With rate markets pricing in a certain rate cut by the Fed at the July FOMC meeting, and another two before year end, the market is convinced that the Fed’s hiking cycle is over and – with the occasional hawkish holdout such as Goldman still refusing to throw in the towel – the Fed is facing an uphill battle to disabuse investors that the party is about to start: after all, as we noted over the weekend, the Fed has always cut interest rates when the market priced a cut on the day prior to a FOMC meeting.
And yet, for those who are brave, or crazy enough, to fight the Fed and take the other side of the dovish bet that is now virtually assured when looking at tumbling bond yields and stocks just shy of all time highs again.
UBS is targeting that group of investors who believe that the Fed will find it impossible to cut rates three times before 2020, in the process disappointing a market that is poised on the edge of a recessionary panic if one only looks at the long positions in Eurodollar rates futures, which are now at levels last seen around the European financial crisis, suggesting that traders are bracing for a deflationary tsunami to sweep across the world and pricing in extensive easing (of course, stocks are once again near all time highs, because, well, the Fed and more QE is just over the horizon).
As Bloomberg notes, amid the near uniform conviction of an easing cycle this year, “the bar for the next bond-driven tantrum in risk assets has been lowered, the thinking goes.
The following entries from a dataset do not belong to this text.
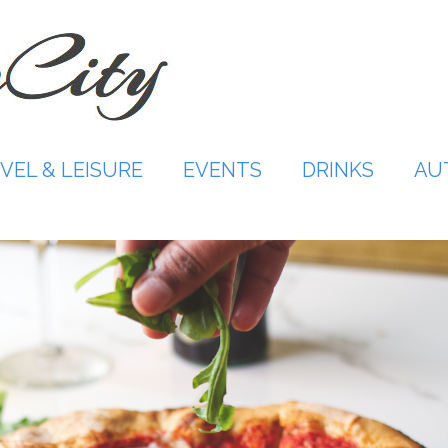
VEL & LEISURE
EVENTS
DRINKS
AU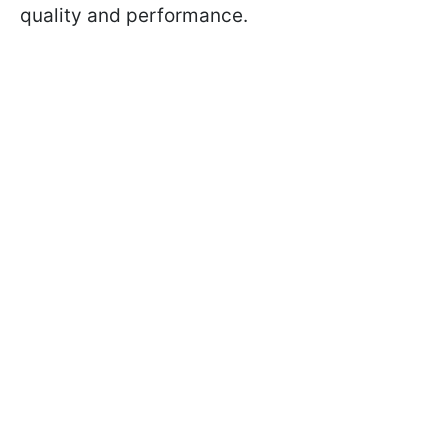
quality and performance.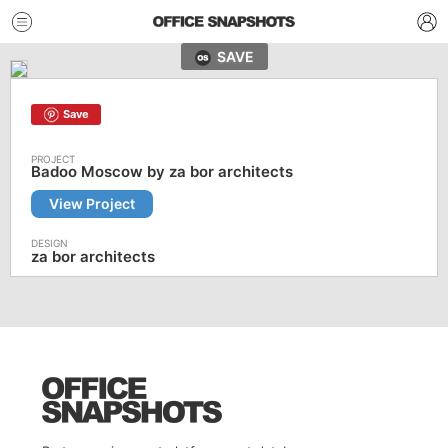
SAVE
Save
Badoo Moscow by za bor architects
View Project
za bor architects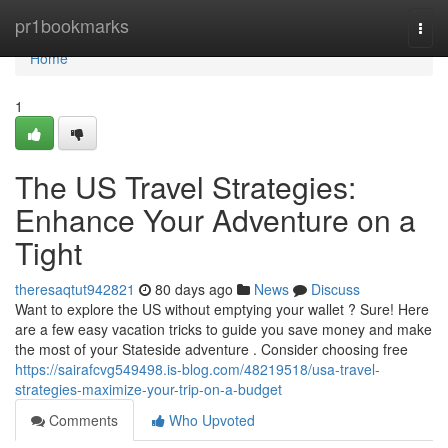
Home
pr1bookmarks
Togg
navi
Home
1
The US Travel Strategies:
Enhance Your Adventure on a
Tight
theresaqtut942821
80 days ago
News
Discuss
Want to explore the US without emptying your wallet ? Sure! Here
are a few easy vacation tricks to guide you save money and make
the most of your Stateside adventure . Consider choosing free
https://sairafcvg549498.is-blog.com/48219518/usa-travel-
strategies-maximize-your-trip-on-a-budget
Comments
Who Upvoted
All that’s spurring structuring desks on Wall Street to offer hedge funds and institutional investors fresh ways to speculate on the fraught relationship between the world’s largest bond and equity markets.”
To UBS, this presents a tremendous arbitrage opportunity between what the market expects (a lot) and what the Fed can deliver (far less), and as a result the Swiss bank is pitching a derivative trade that pays out 10-to-1 if Treasury yields near historic lows rebound even modestly, while snapping the equity rally out of its latest trance, sending stock markets lower.
“Three rate cuts are now baked in by year-end, which is quite a high hurdle for the Fed to meet, let alone outperform,” said Pete Clarke, global head of equity derivatives strategy at UBS, in an interview with Bloomberg. “There’s definitely a risk that they end up easing by less than what’s expected, exacerbating the downside risks for equities in the process.”
The UBS trade of choice is multi-asset derivatives that would pay out 10 times the outlay, if a rise in the 10-year swap rate is accompanied by a modest drop in the S&P 500. What’s striking is how little bonds and stocks need to move for the investing style to pay off handsomely.
According to the in the money thresholds of the trade, shown below, the 10-year rate has to rise to a mere 2.34%, just 23 bps from current levels, while stocks trade just 1% lower than current levels by September.
To be sure, while in the past a sharp spike in yields has proven painful to equities, it is unclear if a quarter percent rise would be sufficient to hit stocks, but a 1% drop certainly sounds doable if the massive easing priced in the by the Fed fails to materialize. It is also open to debate if a less-dovish-than-expected monetary stance will spur a rise in the 10-year rate. Which is why the 10-1 upside/downside of the trade is so attractive.
So while fighting the Fed may be a bad idea, arbing the delta between what the market and the Fed is expecting certainly may be a lucrative proposition. Last Wednesday, futures reflected more than 70 basis points of easing in 2019, showing traders have concluded that the case for rate cuts is only strengthening – suggesting any disappointment could spark a backlash in risk assets. Yet even as Powell last week hinted the Fed was open to cutting rates, many banks have speculated that such a dramatic reversal for the “patient” Fed could have dire consequences for what little credibility it has left, certainly a consideration the FOMC would need to be aware of should it cut rates three times in the next 6 months. Incidentally, Goldman still sees no rate cuts in 2019 and in fact expects one rate hike in 2020.
For UBS, however, the biggest draw of this trade is the historical correlation between asset classes: “There’s a correlation discount in playing S&P down with rates up — since they’ve previously tended to move together,” according to UBS’ Clarke. “Entry levels look good right now – the S&P is back closer to highs, whereas the 10-year dollar swap rate is down 125 basis points since the fourth quarter of last year – approaching 2017 lows.”
So for all those who wish to fight if not the Fed as much as the market’s interpretation of the Fed’s reaction function, you now have a great incentive to put your AUM where your mouth is and make a ten-bagger if the market is wrong.